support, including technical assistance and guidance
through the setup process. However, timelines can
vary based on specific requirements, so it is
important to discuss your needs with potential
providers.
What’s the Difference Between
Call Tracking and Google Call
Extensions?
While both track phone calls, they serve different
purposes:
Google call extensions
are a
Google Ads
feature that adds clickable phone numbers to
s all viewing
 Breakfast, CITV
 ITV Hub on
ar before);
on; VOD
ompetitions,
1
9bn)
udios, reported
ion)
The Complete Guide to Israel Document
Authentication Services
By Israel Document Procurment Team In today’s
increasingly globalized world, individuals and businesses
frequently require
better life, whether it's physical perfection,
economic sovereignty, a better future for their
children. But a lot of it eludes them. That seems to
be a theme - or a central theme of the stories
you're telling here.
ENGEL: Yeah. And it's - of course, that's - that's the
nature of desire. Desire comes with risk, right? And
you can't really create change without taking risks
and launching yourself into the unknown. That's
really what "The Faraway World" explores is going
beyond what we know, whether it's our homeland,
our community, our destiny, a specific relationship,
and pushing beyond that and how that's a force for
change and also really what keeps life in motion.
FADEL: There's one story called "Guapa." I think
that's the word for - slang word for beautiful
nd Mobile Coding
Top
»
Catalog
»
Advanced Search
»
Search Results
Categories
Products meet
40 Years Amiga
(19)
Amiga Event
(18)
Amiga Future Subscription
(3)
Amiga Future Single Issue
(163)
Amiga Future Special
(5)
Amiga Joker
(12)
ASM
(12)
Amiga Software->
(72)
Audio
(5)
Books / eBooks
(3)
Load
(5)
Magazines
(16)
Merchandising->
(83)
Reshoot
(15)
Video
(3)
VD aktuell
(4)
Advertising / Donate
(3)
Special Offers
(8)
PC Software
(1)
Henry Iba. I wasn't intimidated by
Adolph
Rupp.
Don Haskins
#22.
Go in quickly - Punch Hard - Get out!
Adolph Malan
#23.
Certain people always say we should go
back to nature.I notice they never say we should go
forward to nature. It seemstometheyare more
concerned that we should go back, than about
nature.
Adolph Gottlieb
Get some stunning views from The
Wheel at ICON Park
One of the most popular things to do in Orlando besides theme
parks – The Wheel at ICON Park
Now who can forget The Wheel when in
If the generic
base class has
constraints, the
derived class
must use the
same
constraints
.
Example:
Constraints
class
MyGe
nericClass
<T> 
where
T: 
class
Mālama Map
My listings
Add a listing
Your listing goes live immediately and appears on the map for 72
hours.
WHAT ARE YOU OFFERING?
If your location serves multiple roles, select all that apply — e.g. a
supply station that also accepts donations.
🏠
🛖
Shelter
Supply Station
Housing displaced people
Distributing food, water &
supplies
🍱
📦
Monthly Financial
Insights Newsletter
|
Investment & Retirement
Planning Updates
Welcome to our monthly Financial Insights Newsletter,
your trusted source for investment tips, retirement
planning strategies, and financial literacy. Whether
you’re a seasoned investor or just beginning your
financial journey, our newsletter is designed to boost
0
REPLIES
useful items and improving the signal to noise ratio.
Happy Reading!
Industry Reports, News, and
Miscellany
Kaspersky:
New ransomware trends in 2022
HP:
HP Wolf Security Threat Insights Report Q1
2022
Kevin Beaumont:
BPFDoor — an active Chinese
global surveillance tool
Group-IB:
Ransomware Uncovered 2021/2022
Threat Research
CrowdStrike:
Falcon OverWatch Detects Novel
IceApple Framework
────────
Activity ->
Write out each line above with the word "should".

Final answer ->
Certain people always say we should go
back to nature.I notice they never say we should go
concerned that we should go back, than about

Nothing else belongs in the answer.